Reggiani, yang baru genap berusia 18 tahun, masuk pada menit ke-55 menggantikan bek Fiorentina Pietro Comuzzo yang cedera. Namun, pertandingan perdananya bersama Gli Azzurri berakhir lebih cepat dari perkiraan. Ia diusir wasit Yigal Frid setelah menarik baju penyerang Yunani, Anastasios Douvikas, yang hendak mengejar umpan panjang. Meski pelanggaran terjadi di dekat garis tengah, Reggiani dianggap sebagai pemain terakhir di lini belakang Italia, sehingga wasit tanpa ragu mengeluarkan kartu merah.
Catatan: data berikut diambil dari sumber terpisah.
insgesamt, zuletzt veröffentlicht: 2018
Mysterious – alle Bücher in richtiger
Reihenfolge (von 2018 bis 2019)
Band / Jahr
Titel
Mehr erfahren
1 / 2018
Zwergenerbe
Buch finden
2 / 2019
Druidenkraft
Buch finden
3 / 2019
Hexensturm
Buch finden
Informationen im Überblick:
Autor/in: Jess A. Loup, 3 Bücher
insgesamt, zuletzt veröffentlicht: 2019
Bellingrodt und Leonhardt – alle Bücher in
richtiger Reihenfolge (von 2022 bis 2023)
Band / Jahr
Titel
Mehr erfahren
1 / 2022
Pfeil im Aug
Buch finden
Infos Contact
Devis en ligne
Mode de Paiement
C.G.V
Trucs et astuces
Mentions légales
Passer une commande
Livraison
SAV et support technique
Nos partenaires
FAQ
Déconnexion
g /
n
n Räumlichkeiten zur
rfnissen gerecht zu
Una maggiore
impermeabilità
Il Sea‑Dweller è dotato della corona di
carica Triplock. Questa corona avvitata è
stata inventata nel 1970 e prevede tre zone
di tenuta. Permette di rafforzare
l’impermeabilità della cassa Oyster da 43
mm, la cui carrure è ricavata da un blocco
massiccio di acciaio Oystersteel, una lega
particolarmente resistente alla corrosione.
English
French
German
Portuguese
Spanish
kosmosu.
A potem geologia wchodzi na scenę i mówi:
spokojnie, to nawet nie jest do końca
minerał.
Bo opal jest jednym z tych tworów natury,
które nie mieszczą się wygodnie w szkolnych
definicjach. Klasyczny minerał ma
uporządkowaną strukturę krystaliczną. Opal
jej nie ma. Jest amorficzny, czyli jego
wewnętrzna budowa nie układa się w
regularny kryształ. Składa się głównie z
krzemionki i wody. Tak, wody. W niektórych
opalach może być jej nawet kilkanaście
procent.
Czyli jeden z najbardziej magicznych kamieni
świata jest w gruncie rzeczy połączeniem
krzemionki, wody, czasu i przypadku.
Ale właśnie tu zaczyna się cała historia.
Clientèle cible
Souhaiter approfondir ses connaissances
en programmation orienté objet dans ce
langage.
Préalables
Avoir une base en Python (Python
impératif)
Momen tersebut sontak menjadi sorotan. Pelatih caretaker Silvio Baldini, yang tengah melakukan regenerasi besar-besaran, langsung memeluk Reggiani hangat saat pemain itu meninggalkan lapangan. Baldini telah memberikan debut kepada 17 pemain dalam dua pertandingan terakhir, menandai era transisi di skuad Italia pasca-kegagalan lolos ke Piala Dunia 2022.
Bagi pengamat sepak bola Italia, insiden ini menjadi cerminan risiko dari kebijakan Baldini yang berani memanggil pemain muda. Reggiani, yang sebelumnya menjadi berita utama sebagai pencetak gol termuda Italia di Bundesliga, kini harus belajar dari pengalaman pahit ini. “Ini bagian dari proses,” kata analis sepak bola Italia, Marco Rossi. “Baldini sedang membangun tim baru, dan kesalahan seperti ini adalah konsekuensi yang harus diterima.”
Di Indonesia, kisah Reggiani bisa menjadi pelajaran bagi para pemain muda yang bercita-cita menembus timnas. Sepak bola Indonesia juga tengah gencar melakukan regenerasi, dengan banyak pemain U-22 yang mulai dilirik untuk tim senior. Pengalaman Reggiani mengingatkan bahwa kesempatan di level tertinggi bisa datang kapan saja, namun juga bisa sirna dalam sekejap akibat satu kesalahan.
Ke depan, Reggiani masih memiliki karier panjang di depannya. Pertanyaannya, apakah ia akan mampu bangkit dari keterpurukan ini dan membuktikan bahwa dirinya layak menjadi pilar timnas Italia di masa depan? Ataukah kartu merah ini akan menjadi noda yang membayangi langkahnya?